The base model’s pretraining head is discarded and a fresh, randomly initialized classification head is added. The warning reports this and is expected; training makes the new head useful.

Q. What is TrainingArguments, and what is required?
A.

A single object holding every hyperparameter for a run (learning rate, batch size, epochs, eval strategy, speed options). Only an output directory is required; defaults cover the rest.

Q. What does the Trainer take, and what starts training?
A.

Model, TrainingArguments, train and validation datasets, a data collator, the tokenizer (as processing_class), and optionally compute_metrics. trainer.train() runs the loop.

Q. Why is a falling training loss not enough?
A.

It only shows the model fitting the training data, not generalizing.
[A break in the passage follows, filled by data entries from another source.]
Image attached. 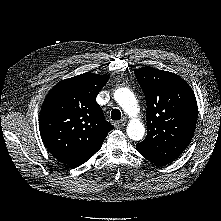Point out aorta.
I'll list each match as a JSON object with an SVG mask.
<instances>
[{"instance_id": "762f6f07", "label": "aorta", "mask_w": 221, "mask_h": 221, "mask_svg": "<svg viewBox=\"0 0 221 221\" xmlns=\"http://www.w3.org/2000/svg\"><path fill=\"white\" fill-rule=\"evenodd\" d=\"M114 98L125 113L131 117L126 130L128 137L134 141L141 140L145 134V127L137 118L139 108L133 92L128 88H120L116 90Z\"/></svg>"}]
</instances>
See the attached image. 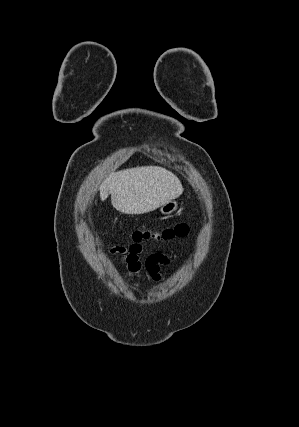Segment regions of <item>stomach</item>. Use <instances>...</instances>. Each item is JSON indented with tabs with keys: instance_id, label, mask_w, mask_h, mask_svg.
I'll return each instance as SVG.
<instances>
[{
	"instance_id": "0dacf381",
	"label": "stomach",
	"mask_w": 299,
	"mask_h": 427,
	"mask_svg": "<svg viewBox=\"0 0 299 427\" xmlns=\"http://www.w3.org/2000/svg\"><path fill=\"white\" fill-rule=\"evenodd\" d=\"M178 208V202L176 200H171L162 206H160V212L164 215H170L175 212Z\"/></svg>"
}]
</instances>
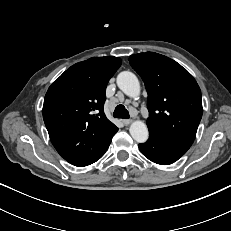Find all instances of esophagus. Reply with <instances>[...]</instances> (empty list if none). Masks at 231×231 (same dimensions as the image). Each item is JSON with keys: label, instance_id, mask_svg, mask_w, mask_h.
<instances>
[{"label": "esophagus", "instance_id": "34e87169", "mask_svg": "<svg viewBox=\"0 0 231 231\" xmlns=\"http://www.w3.org/2000/svg\"><path fill=\"white\" fill-rule=\"evenodd\" d=\"M122 122H123L125 125H129V124H131L132 120H131V119H124Z\"/></svg>", "mask_w": 231, "mask_h": 231}]
</instances>
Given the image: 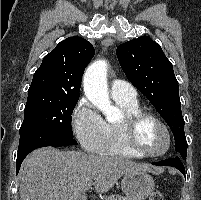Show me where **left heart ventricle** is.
Masks as SVG:
<instances>
[{
	"mask_svg": "<svg viewBox=\"0 0 201 200\" xmlns=\"http://www.w3.org/2000/svg\"><path fill=\"white\" fill-rule=\"evenodd\" d=\"M139 147L149 153H157L164 149L166 137L161 127L151 120L144 121L138 129Z\"/></svg>",
	"mask_w": 201,
	"mask_h": 200,
	"instance_id": "left-heart-ventricle-1",
	"label": "left heart ventricle"
}]
</instances>
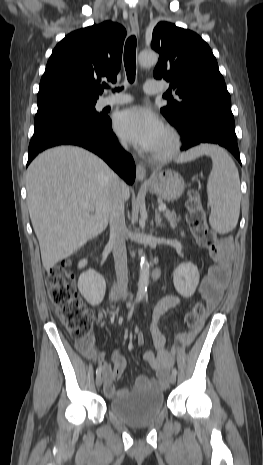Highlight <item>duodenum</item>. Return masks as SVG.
<instances>
[{
    "label": "duodenum",
    "mask_w": 263,
    "mask_h": 465,
    "mask_svg": "<svg viewBox=\"0 0 263 465\" xmlns=\"http://www.w3.org/2000/svg\"><path fill=\"white\" fill-rule=\"evenodd\" d=\"M91 257L92 259L96 262V263H100V257L97 253H95L94 251L91 252ZM160 275V268H155L153 271H152V278L153 279H156L158 276ZM123 294V291L122 289L116 287L114 290H113V295L114 296H121Z\"/></svg>",
    "instance_id": "1"
}]
</instances>
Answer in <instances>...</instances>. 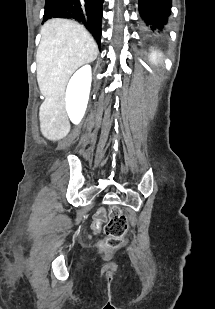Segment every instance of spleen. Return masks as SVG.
Returning <instances> with one entry per match:
<instances>
[{"label": "spleen", "mask_w": 215, "mask_h": 309, "mask_svg": "<svg viewBox=\"0 0 215 309\" xmlns=\"http://www.w3.org/2000/svg\"><path fill=\"white\" fill-rule=\"evenodd\" d=\"M149 60H151L152 64H158L160 60H162V52H158V50H152L149 54Z\"/></svg>", "instance_id": "3e777b00"}]
</instances>
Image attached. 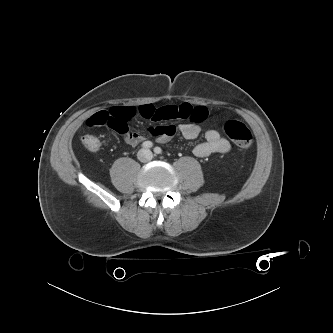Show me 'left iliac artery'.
<instances>
[{"label":"left iliac artery","mask_w":333,"mask_h":333,"mask_svg":"<svg viewBox=\"0 0 333 333\" xmlns=\"http://www.w3.org/2000/svg\"><path fill=\"white\" fill-rule=\"evenodd\" d=\"M154 153L155 154H161L162 153V149L160 147H155L154 148Z\"/></svg>","instance_id":"obj_1"}]
</instances>
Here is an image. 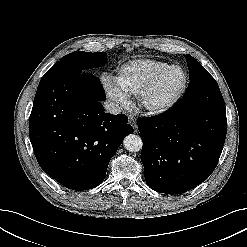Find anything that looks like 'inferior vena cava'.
<instances>
[{
    "label": "inferior vena cava",
    "instance_id": "602c4592",
    "mask_svg": "<svg viewBox=\"0 0 247 247\" xmlns=\"http://www.w3.org/2000/svg\"><path fill=\"white\" fill-rule=\"evenodd\" d=\"M104 109L107 113L110 114H119L122 111V108L117 103L111 100H106L104 102Z\"/></svg>",
    "mask_w": 247,
    "mask_h": 247
}]
</instances>
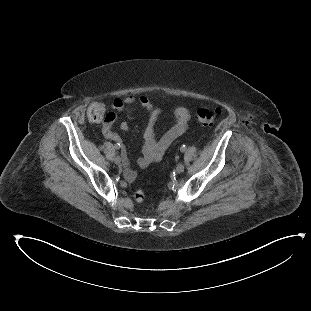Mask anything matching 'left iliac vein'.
I'll list each match as a JSON object with an SVG mask.
<instances>
[{
	"label": "left iliac vein",
	"mask_w": 311,
	"mask_h": 311,
	"mask_svg": "<svg viewBox=\"0 0 311 311\" xmlns=\"http://www.w3.org/2000/svg\"><path fill=\"white\" fill-rule=\"evenodd\" d=\"M184 171V164L183 163H179L176 167V172L178 174L182 173Z\"/></svg>",
	"instance_id": "4c4485c4"
}]
</instances>
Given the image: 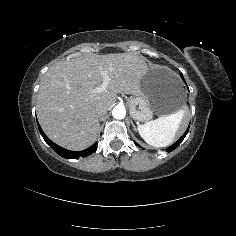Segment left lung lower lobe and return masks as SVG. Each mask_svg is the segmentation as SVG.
Segmentation results:
<instances>
[{"label": "left lung lower lobe", "instance_id": "0a47b994", "mask_svg": "<svg viewBox=\"0 0 236 236\" xmlns=\"http://www.w3.org/2000/svg\"><path fill=\"white\" fill-rule=\"evenodd\" d=\"M181 78H182L183 81L185 82V80H184V78H183L182 75H181ZM185 83H186V82H185ZM188 130H189V127H188V129L186 130V132L182 135V137H180V139H179L177 142H175L173 145H171L170 147H168L167 152H171V151H173L174 149H176V148L179 146V144L183 141V139H184L185 136L187 135ZM134 143H135V145L139 146L136 142H134Z\"/></svg>", "mask_w": 236, "mask_h": 236}]
</instances>
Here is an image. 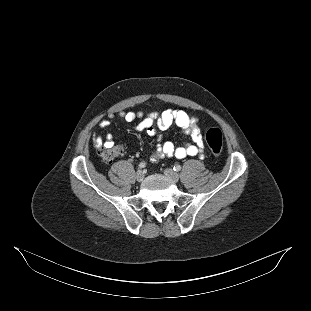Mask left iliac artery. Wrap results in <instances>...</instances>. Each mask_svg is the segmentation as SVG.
Returning a JSON list of instances; mask_svg holds the SVG:
<instances>
[{"label": "left iliac artery", "instance_id": "1", "mask_svg": "<svg viewBox=\"0 0 311 311\" xmlns=\"http://www.w3.org/2000/svg\"><path fill=\"white\" fill-rule=\"evenodd\" d=\"M174 171L178 172L181 170V166L176 164L174 167H173Z\"/></svg>", "mask_w": 311, "mask_h": 311}]
</instances>
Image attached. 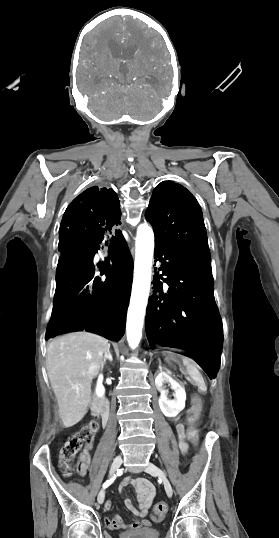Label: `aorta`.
<instances>
[{
  "mask_svg": "<svg viewBox=\"0 0 279 538\" xmlns=\"http://www.w3.org/2000/svg\"><path fill=\"white\" fill-rule=\"evenodd\" d=\"M135 252L134 279L126 322L127 341L132 349L138 346L142 337L151 284L154 233L147 224H141L137 228Z\"/></svg>",
  "mask_w": 279,
  "mask_h": 538,
  "instance_id": "762f6f07",
  "label": "aorta"
}]
</instances>
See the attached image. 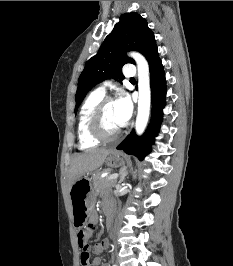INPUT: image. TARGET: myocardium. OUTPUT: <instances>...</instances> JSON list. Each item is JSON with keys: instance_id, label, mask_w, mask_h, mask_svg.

Measure quality on held-out data via an eval_strategy plus a compute_metrics function reporting an interpretable metric.

Q. How do you turn Trainer logits into predictions?
A.

np.argmax(logits, axis=-1) takes the index of the largest logit in each row, collapsing per-label scores into a single predicted class to compare against the labels.

Q. What does compute_metrics receive and return?
A.

It receives predictions (logits) and true labels, and returns a dict of named metrics, e.g. {'accuracy': 0.86, 'f1': 0.90}. It argmaxes the logits and scores them with the evaluate library.

Q. Name two Trainer switches for efficient training.
A.

fp16=True (mixed precision: faster, less memory) and gradient_accumulation_steps (simulate a larger batch when GPU memory is tight). Also lr_scheduler_type for learning-rate decay.